By Kevin Martin
In any functioning society, the protection of those who cannot care for themselves, especially children, must be a priority. In failing to prioritize our children, we not only risk serious long-term damage to the future generations, but we also steer treacherously close to becoming a regressive society in which unquenchable selfishness corrupts us beyond repair. Unfortunately, our most powerful institutions—the federal government and several major corporations—have failed to live up to this basic standard of safeguarding our country's children. On Feb. 4, a House subcommittee on economic and consumer policy announced in a report that four major baby food producers knowingly sold baby food products that contained elevated levels of toxic heavy metals. These toxins included lead, arsenic, cadmium and mercury, all of which can cause serious long-term damage to infants and toddlers who consume them. These critical products contained 10 and sometimes 100 times the legal amount that is allowed in water bottles.
And why are water bottles the default standard for the legal amount of toxic heavy metals? It is because they are one of the products that the Food and Drug Administration (FDA) regulates. Shockingly, the FDA does not set legal standards for heavy metals in baby food, nor does it require the testing of these products before they are sold to parents who have unknowingly been feeding their children toxic mush.
This story is serious, and now that it has become a media sensation regulation will hopefully be put into place. The issue, according to the congressional report, is that the FDA was made aware of this situation at the latest in the summer of 2019. This means that a federal agency knew that children were literally being poisoned, but nothing was visibly done to prevent it for nearly two years.
How then has our country come to a point where children are knowingly being endangered by large corporations and those in power fail to bring it to a stop? Corruption can emerge in government institutions and corporations when professionals switch from public sector jobs to private sector ones, where the real money can be had. This revolving door between the public and private sectors produces a dangerous incentive for those who work in government. If they ever plan to leave public service for a better paying job, they had better not scrutinize their potential employers, or they very well might face unemployment. But I believe this is only a minor issue compared to what has truly caused the dire situation we face to come about. And that underlying cause is this country's collapsed belief in the government's ability to do good.

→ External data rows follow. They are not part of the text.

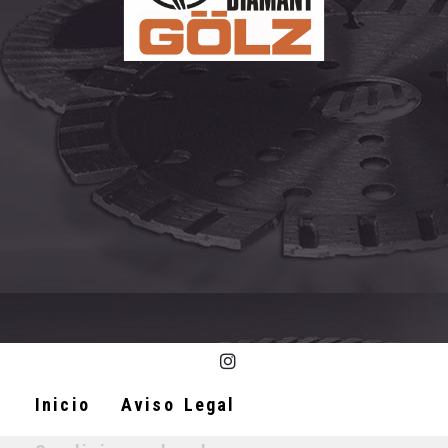
Inicio
Aviso Legal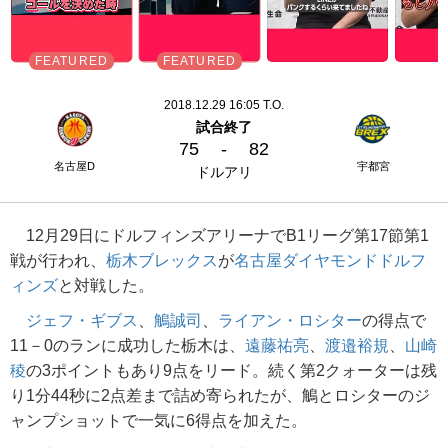
2018.12.29 16:05 T.O.
試合終了
75
-
82
名古屋D
宇都宮
ドルアリ
12月29日にドルフィンズアリーナでB1リーグ第17節第1
戦が行われ、
栃木ブレックス
が
名古屋ダイヤモンドドルフ
ィンズ
と対戦した。
ジェフ・ギブス
、
鵤誠司
、
ライアン・ロシター
の得点で
11－0のランに成功した栃木は、
遠藤祐亮
、
渡邉裕規
、
山崎
稜
の3ポイントもあり9点をリード。続く第2クォーターは残
り1分44秒に2点差まで詰め寄られたが、鵤とロシターのジ
ャンプショットで一気に6得点を加えた。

Since the presidency of Ronald Reagan, there has been a consensus among many, especially on the right, that the government isn’t a genuine force for good and that it really only gets in the way of people living their lives. This is best encapsulated in Reagan's famous joke, "The nine most terrifying words in the English language are: I'm from the Government, and I'm here to help." While this is funny and certainly true in some instances, the notion that the government is only a force for the bad is a dangerous idea to hold: it prevents the government from performing its most basic duties of establishing justice, promoting the general welfare and securing the blessings of liberty. These duties are not only in the service of ourselves but also for our posterity, our children.
I believe that the reason our children have been poisoned by their food is at least partly due to this notion that government is only a force for the bad. This ideology, which thrives in many political circles, designates government action, especially regulation, as a sort of twisted evil. According to this line of thinking, the free market will simply regulate itself. While this may be the case for inefficiencies, it certainly is not so for moral cases, as we have seen with the baby food calamity. Surely, it would not be argued that the market alone could safeguard the production of clean baby food. The idea, presumably, would be that parents would cease to purchase baby products that have been shown to have dangerous toxins in them. However, without the government to acquire and distribute this information, it would require the safety of our children to be sacrificed. Only after many children had been stricken by lead poisoning would people know which products had an excess amount of lead in them. Such a solution is not only absurd, but also immoral.
Going forward, it must be understood that government action can be directed towards the good. We must work to cultivate an ideology that does not necessitate the dissolving of our governmental institutions. This task is particularly urgent for the political right, where this extreme distrust originated. There are actions which the government should have the sole responsibility to perform in order to promote the general welfare of the people. Most of all, we as a nation ought to strive towards securing the purity of our children's food and hold those who would do otherwise to account.